What the task asks
Scan the material below and copy every line holding the word "WEBASTO".

Provided material
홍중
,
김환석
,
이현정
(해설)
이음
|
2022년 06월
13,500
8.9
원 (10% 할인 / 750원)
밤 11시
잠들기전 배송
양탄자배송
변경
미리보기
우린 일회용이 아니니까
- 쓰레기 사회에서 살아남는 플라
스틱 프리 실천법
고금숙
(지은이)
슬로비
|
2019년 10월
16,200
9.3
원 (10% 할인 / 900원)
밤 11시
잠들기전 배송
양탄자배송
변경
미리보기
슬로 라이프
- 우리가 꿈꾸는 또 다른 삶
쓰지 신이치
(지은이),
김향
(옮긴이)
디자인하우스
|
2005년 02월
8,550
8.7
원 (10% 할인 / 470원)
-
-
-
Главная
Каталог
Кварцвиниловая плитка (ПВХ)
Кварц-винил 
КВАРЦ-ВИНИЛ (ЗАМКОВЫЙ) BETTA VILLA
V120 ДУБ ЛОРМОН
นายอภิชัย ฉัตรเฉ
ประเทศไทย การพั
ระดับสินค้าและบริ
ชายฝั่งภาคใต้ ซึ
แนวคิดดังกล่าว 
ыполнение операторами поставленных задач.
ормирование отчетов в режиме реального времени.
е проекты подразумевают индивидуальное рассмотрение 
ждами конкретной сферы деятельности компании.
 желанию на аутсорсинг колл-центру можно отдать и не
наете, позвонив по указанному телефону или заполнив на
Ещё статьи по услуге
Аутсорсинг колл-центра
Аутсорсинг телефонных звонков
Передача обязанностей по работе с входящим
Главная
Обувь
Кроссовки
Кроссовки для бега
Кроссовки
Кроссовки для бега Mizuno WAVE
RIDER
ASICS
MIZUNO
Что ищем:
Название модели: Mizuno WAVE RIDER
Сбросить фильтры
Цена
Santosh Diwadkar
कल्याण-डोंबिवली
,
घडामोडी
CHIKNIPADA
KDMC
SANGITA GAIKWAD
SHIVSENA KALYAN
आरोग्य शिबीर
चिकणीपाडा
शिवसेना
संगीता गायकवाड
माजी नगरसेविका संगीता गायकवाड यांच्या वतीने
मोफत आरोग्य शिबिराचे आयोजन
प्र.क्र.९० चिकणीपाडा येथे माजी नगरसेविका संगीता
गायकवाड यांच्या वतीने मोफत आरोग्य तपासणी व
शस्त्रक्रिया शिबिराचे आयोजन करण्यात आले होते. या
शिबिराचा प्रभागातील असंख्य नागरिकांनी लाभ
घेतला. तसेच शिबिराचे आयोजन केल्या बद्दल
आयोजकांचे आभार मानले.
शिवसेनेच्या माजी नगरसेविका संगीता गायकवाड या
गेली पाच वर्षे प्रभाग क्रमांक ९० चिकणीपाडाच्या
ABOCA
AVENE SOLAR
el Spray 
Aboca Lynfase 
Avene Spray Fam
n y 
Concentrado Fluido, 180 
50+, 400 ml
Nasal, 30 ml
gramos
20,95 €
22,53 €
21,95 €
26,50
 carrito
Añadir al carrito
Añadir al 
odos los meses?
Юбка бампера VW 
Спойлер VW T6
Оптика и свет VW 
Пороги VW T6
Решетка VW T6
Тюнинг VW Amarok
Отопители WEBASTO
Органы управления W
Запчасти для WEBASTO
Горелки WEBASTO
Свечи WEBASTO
---
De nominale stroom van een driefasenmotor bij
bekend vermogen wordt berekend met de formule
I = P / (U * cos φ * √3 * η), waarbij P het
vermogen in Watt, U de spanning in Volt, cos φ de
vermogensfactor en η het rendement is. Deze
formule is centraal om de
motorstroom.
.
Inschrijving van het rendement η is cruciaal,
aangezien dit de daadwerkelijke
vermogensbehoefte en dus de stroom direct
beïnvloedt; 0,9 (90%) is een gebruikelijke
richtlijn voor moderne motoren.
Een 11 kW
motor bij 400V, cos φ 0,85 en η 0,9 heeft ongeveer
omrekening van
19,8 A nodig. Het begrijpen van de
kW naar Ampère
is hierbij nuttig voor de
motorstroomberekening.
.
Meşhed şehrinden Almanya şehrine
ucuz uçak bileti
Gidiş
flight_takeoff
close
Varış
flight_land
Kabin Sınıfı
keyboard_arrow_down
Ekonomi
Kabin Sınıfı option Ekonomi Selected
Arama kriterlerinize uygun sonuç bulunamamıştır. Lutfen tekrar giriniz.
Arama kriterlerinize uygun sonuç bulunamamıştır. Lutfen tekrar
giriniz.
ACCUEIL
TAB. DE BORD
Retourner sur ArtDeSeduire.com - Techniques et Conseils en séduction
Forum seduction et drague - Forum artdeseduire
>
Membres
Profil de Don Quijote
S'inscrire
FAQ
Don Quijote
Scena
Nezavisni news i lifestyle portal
* * *
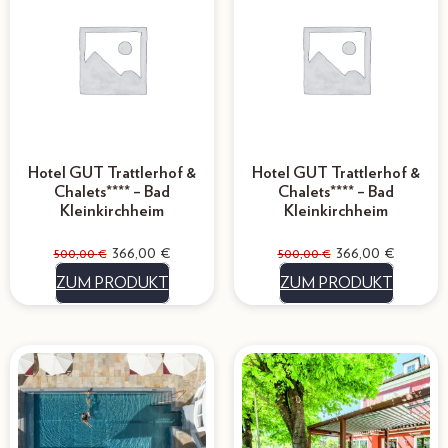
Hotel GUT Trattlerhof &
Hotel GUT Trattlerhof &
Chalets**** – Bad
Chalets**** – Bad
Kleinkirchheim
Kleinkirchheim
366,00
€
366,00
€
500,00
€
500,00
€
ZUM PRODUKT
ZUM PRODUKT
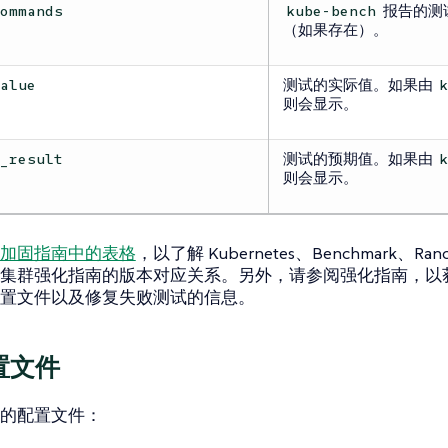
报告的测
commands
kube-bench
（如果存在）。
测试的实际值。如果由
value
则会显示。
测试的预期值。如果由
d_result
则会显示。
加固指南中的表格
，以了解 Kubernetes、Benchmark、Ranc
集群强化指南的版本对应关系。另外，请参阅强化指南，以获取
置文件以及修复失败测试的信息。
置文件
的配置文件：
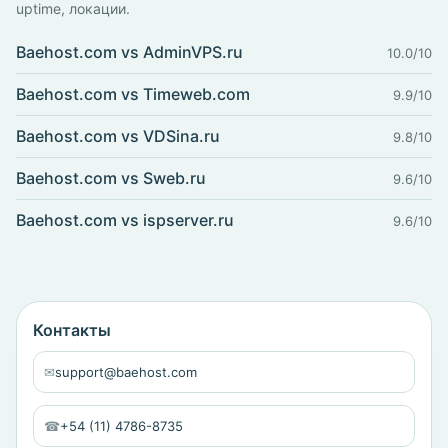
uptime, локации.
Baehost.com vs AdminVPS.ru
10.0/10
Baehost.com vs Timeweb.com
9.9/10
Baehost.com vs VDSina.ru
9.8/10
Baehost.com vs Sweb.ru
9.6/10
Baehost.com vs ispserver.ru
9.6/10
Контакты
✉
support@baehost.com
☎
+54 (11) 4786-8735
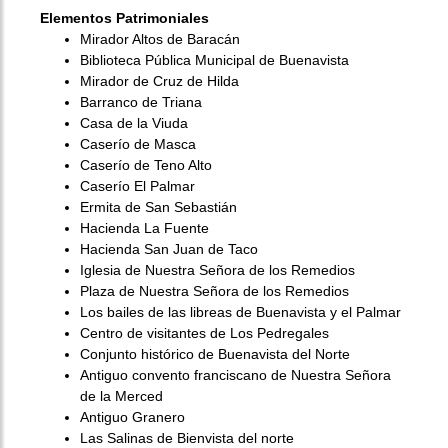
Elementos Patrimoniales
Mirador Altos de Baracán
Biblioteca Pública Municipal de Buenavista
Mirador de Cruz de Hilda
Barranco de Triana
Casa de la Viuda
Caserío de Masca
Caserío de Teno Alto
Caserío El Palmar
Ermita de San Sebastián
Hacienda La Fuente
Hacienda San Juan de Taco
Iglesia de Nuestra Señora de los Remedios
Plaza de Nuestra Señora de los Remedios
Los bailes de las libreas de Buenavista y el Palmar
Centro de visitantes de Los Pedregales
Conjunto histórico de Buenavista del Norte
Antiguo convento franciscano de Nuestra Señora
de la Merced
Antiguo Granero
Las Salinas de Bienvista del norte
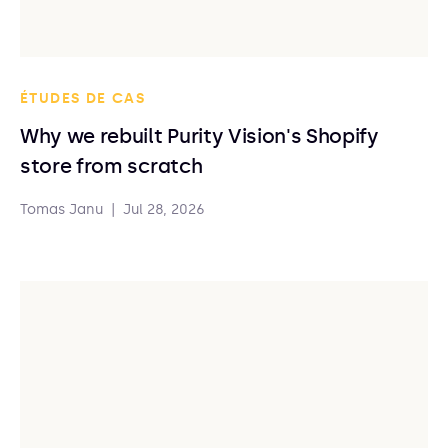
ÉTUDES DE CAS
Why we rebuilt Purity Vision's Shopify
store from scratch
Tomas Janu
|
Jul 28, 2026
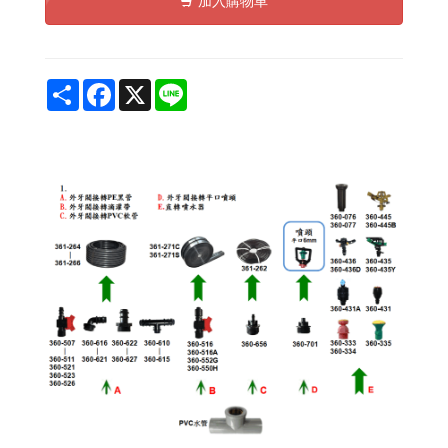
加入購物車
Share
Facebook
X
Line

Output for this exercise
Отопители WEBASTO
Запчасти для WEBASTO
Горелки WEBASTO
Свечи WEBASTO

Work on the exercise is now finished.